Vinia Mojica is the unsung Queen of Hip Hop Melody. If you don’t know that you know her…you know her. De La Soul’s “A Roller Skating Jam Named “Saturdays’” is probably her best known guest spot (“five days of work, one whole day to play…”) although it’s far from her best. She has appeared on about 30 albums over the last 15 years, many of which are listed on her myspace page. Her two duets with Mos Def (“Climb” from Mos’ Black on Both Sides album and “Get Ta Steppin’” from Hi-Tek’s Hi-Teknology album) are my two favorites. I didn’t post those because they’re readily available (please seek them out!). This track is similarly dark (great late-night listening) but is much lesser known and is — and I could totally be wrong about this — the only solo track she’s ever released (there’s a B Side as well). I’ve read that she had a record deal with Warner Brothers in the 90′s that never yielded an album – if someone has some of those tracks – let me know!
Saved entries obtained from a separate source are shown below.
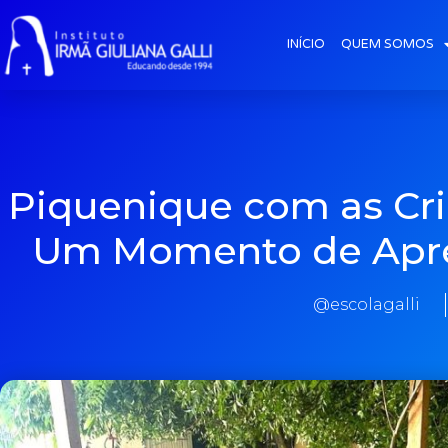
INÍCIO
QUEM SOMOS
Piquenique com as Crian
Um Momento de Apre
@escolagalli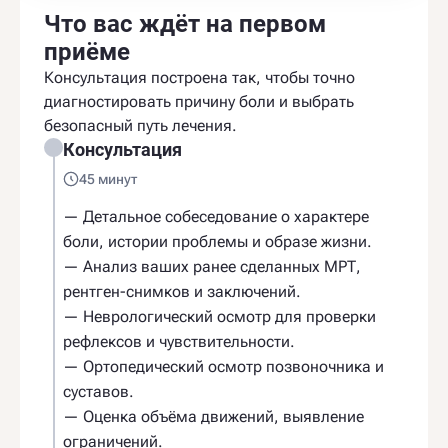
Что вас ждёт на первом
приёме
Консультация построена так, чтобы точно
диагностировать причину боли и выбрать
безопасный путь лечения.
Консультация
45 минут
— Детальное собеседование о характере
боли, истории проблемы и образе жизни.
— Анализ ваших ранее сделанных МРТ,
рентген-снимков и заключений.
— Неврологический осмотр для проверки
рефлексов и чувствительности.
— Ортопедический осмотр позвоночника и
суставов.
— Оценка объёма движений, выявление
ограничений.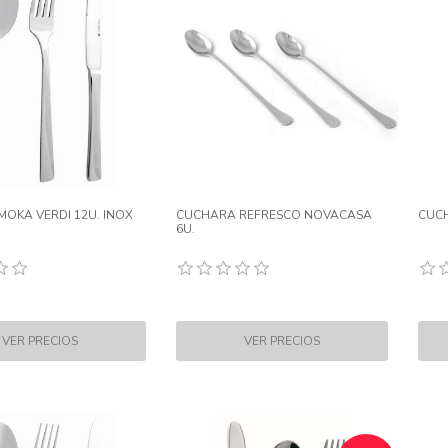
OKA VERDI 12U. INOX
CUCHARA REFRESCO NOVACASA
CUCH
6U.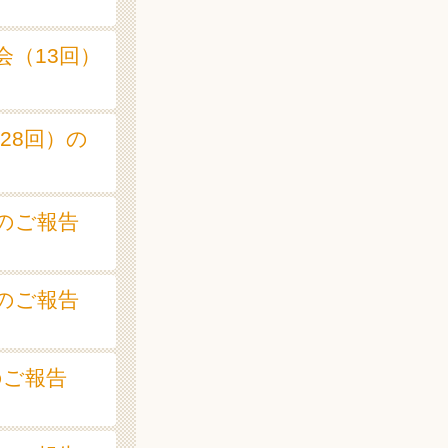
親会（13回）
(28回）の
会のご報告
会のご報告
会のご報告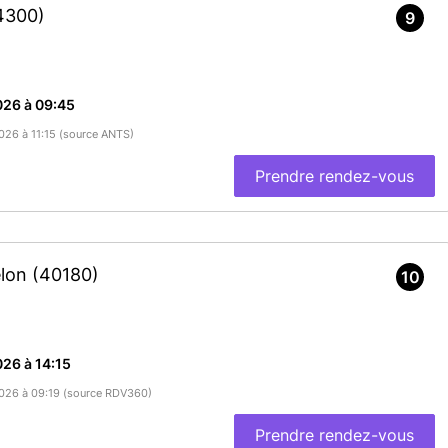
4300)
9
026 à 09:45
2026 à 11:15 (source ANTS)
Prendre rendez-vous
elon
(40180)
10
26 à 14:15
/2026 à 09:19 (source RDV360)
Prendre rendez-vous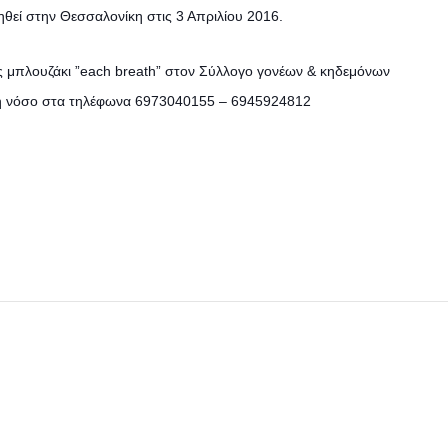
θεί στην Θεσσαλονίκη στις 3 Απριλίου 2016.
ς μπλουζάκι ”each breath” στον Σύλλογο γονέων & κηδεμόνων
κή νόσο στα τηλέφωνα 6973040155 – 6945924812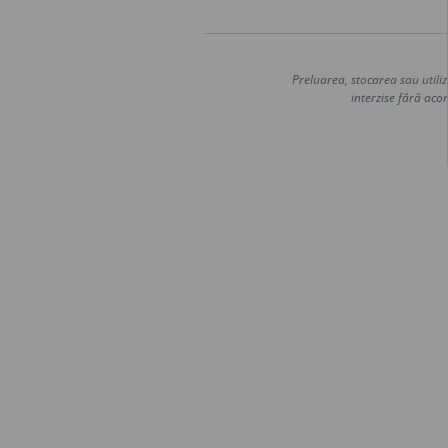
Preluarea, stocarea sau utiliz
interzise fără acor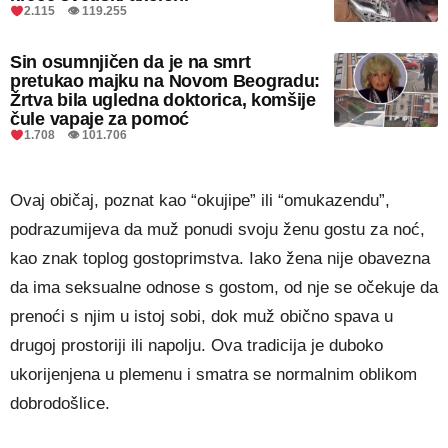
2.115 👁 119.255
Sin osumnjičen da je na smrt
pretukao majku na Novom Beogradu:
Žrtva bila ugledna doktorica, komšije
čule vapaje za pomoć
1.708 👁 101.706
Ovaj običaj, poznat kao “okujipe” ili “omukazendu”,
podrazumijeva da muž ponudi svoju ženu gostu za noć,
kao znak toplog gostoprimstva. Iako žena nije obavezna
da ima seksualne odnose s gostom, od nje se očekuje da
prenoći s njim u istoj sobi, dok muž obično spava u
drugoj prostoriji ili napolju. Ova tradicija je duboko
ukorijenjena u plemenu i smatra se normalnim oblikom
dobrodošlice.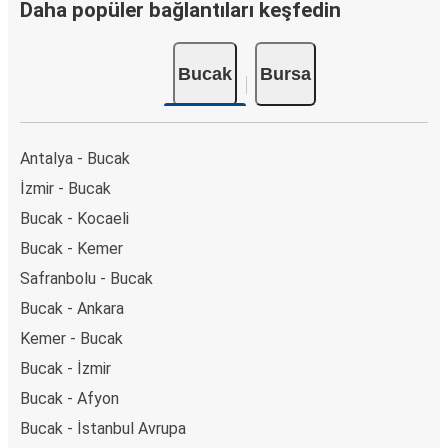
Daha popüler bağlantıları keşfedin
Bucak
Bursa
Antalya - Bucak
İzmir - Bucak
Bucak - Kocaeli
Bucak - Kemer
Safranbolu - Bucak
Bucak - Ankara
Kemer - Bucak
Bucak - İzmir
Bucak - Afyon
Bucak - İstanbul Avrupa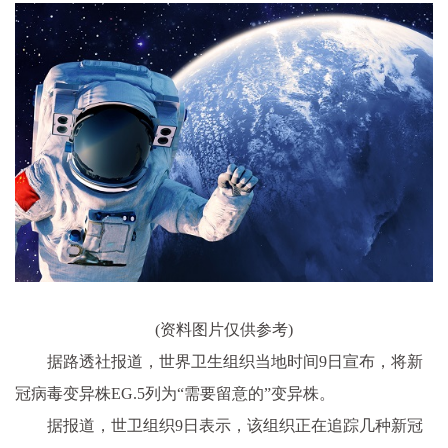
(资料图片仅供参考)
据路透社报道，世界卫生组织当地时间9日宣布，将新
冠病毒变异株EG.5列为“需要留意的”变异株。
据报道，世卫组织9日表示，该组织正在追踪几种新冠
>> songs are available for two weeks [5.5 MB]



Right
David Bowie
Young Americans, 1975

This is “lesser known tracks from known albums volume 3″ (1, 2). This album is well known for the excellent title track and the even bigger if less satisfying “Fame” featuring none other than John Lennon on guitar and background vocals. But it’s also home to some other gems.

A 24-year-old Luther Vandross “p/k/a Vandross” wrote the music and co-wrote the lyrics for “Fascination” and sings backup on the whole album. This was 6 years before his first album came out and its a little strange to see all of the “so and so appears courtesy of blah blah blah records” and no one claiming him! The track is very fascinating (sorry) because, although it was “slick” material for Bowie, it’s miles from the over-produced clean r&b that Luther would later be known for; it makes me wonder what else he might have put out if he hadn’t gotten so famous.

This album also contains the floating-on-air “Win” which has more than a striking resemblance to Beck’s “Debra” if you ask me. If you played them at the same time, the bass line in “Debra” would literally sound like it was mocking the guitar line in “Win.” Beck’s intro guitar also sounds like a toned-down quote of David Sandborn’s saxes on “Win.”

The track that I first gravitated to when I got this album is “Right.” I love all of these songs but this one’s a little darker and the interplay between the Bowie and the backup singers sounds a little more unscripted (1:07-1:51) and actually a little strange. Another thing that immediately grabbed me was the texture of the background guitar in the intro. It’s hard to describe but behind the main melodic guitar line you can hear these chords that seem to jut out at strange angles; it’s an unexpected sound that gives the track a lot more depth.